Restorations of the Loggia of Cupid and Psyche
The loggia, opening onto the garden, is adorned with frescoes depicting the mythological tale of Cupid and Psyche, carried out by Raphael and his school in 1518. It was once the main entrance of the villa which the Sienese banker Agostino Chigi had commissioned Baldassare Peruzzi to design and build a decade earlier. We can imagine this entrance to have been extremely captivating, particularly the exquisite work of Raphael, who wanted to portray the passages chosen from the fable as if they were really alive and close to us. To evoke that feeling in the viewer he had the idea to make it seem as though the loggia were a great pergola; an idea which was brought to fruition by Giovanni da Udine, who made exquisite work of the arbor, from which the gods and Psyche peep. The beautiful young girl who had aroused the jealousy of Venus, had to overcome terrible trials, and only then was she permitted to drink the cup of immortality and go to marry her beloved Cupid. In all probability her depiction was a representation of the future bride of Agostino Chigi, who had to overcome various social obstacles in order to become the wife of the famous banker. Many other symbols are found in these representations, which are still the subject of study and speculation.
There is not much reliable data with regards to this mural. For example, we do not know with certainty who exactly the painters, or rather the “transcribers” of Raphael’s ideas, were. There are several autographed drawings by Raphael, and others that are attributed to him with more or less plausibility. But in addition to the extraordinary idea of the imitation pergola and the two central pieces, with the successful conclusion of the story, namely the Council of the Gods and the Wedding Banquet, we can speculate that it was carried out by no more than a handful of people. Recent studies yet to be published, which were carried out during the last restoration by the Central Institute of Restoration, may also shed some light on this aspect. The famous Loggia was very much loved, visited and copied by various artists and it was due to such fame that it was also often restored.
In 1693 a fortunate coincidence occurred: the abbot Felines, representative for the Duke Ranuccio Farnese, the literary man Giovan Pietro Bellori, defender of art restoration, together with the painter-restorer Carlo Maratta, planned, executed and reported on the first restoration of the original paintings, conducted with an utmost respect for the work of art and with “reversible” materials: pencil and pastel. Other less respectful restorations followed, but fortunately they only disturbed the backgrounds of the sky: Raphael’s figures and those of his collaborators were left almost untouched.

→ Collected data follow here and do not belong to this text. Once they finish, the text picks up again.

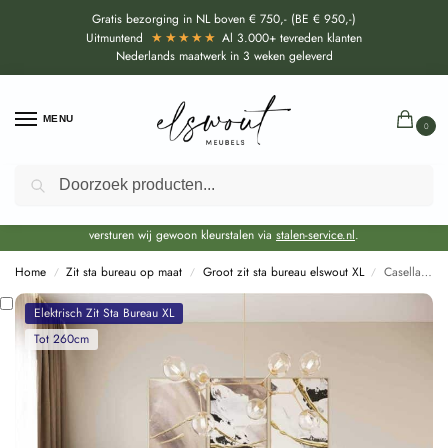
Gratis bezorging in NL boven € 750,- (BE € 950,-)
★★★★★
Uitmuntend
Al 3.000+ tevreden klanten
Nederlands maatwerk in 3 weken geleverd
MENU
0
Zoeken
Door de bouwvakperiode geldt momenteel een EXTRA levertijd van circa 3
weken bovenop de reguliere levertijd.
Onze showroom blijft gewoon geopend voor advies, inspiratie. Daarnaast
versturen wij gewoon kleurstalen via
stalen-service.nl
.
Home
Zit sta bureau op maat
Groot zit sta bureau elswout XL
Casella eik bruin Zit Sta Bureau XL Piezo op maat
/
/
/
Elektrisch Zit Sta Bureau XL
Tot 260cm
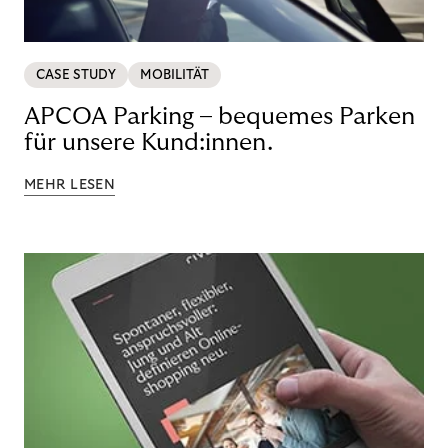
CASE STUDY
MOBILITÄT
APCOA Parking – bequemes Parken
für unsere Kund:innen.
MEHR LESEN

The restoration carried out in these recent years by the Central Institute of Restoration saw the formation of a team that has really worked in an interdisciplinary way: art historians, architects, restorers, scientific experts, specialists in photographic and graphic documentation, as well as all those professionals who revolve around both a technical and administrative restoration site.
Just as it was in 1693, the starting point was the controlling of the static situation and the monitory of the old cracks and lesions. Then the method of operation was developed of cleaning the pictorial film, as well as other operations related to this: the 850 grappas inserted by Maratti to restore the adhesion between the plaster and wallwork, most of which are still functional; the filling in of large cracks; the reintegration of the painting, combining traditional materials tested by the CIR and experimenting with new approaches and materials (e.g, with the problem of large cracks, the preferred method is not to apply them).
Finally, in the process of reintegrating the painting, the hardships suffered by these murals are taken into account: they are not to be merely deleted from history, but to be made immediately aesthetically pleasing to the viewer and the chromatic relationship between the figures, the festoons and the background is to be balanced out, even if the latter was irreparably compromised after the removal of the blue in the 1930s when, in the belief that they were removing Maratti’s celestial blue, they also removed the already darkened azure blue of Raphael.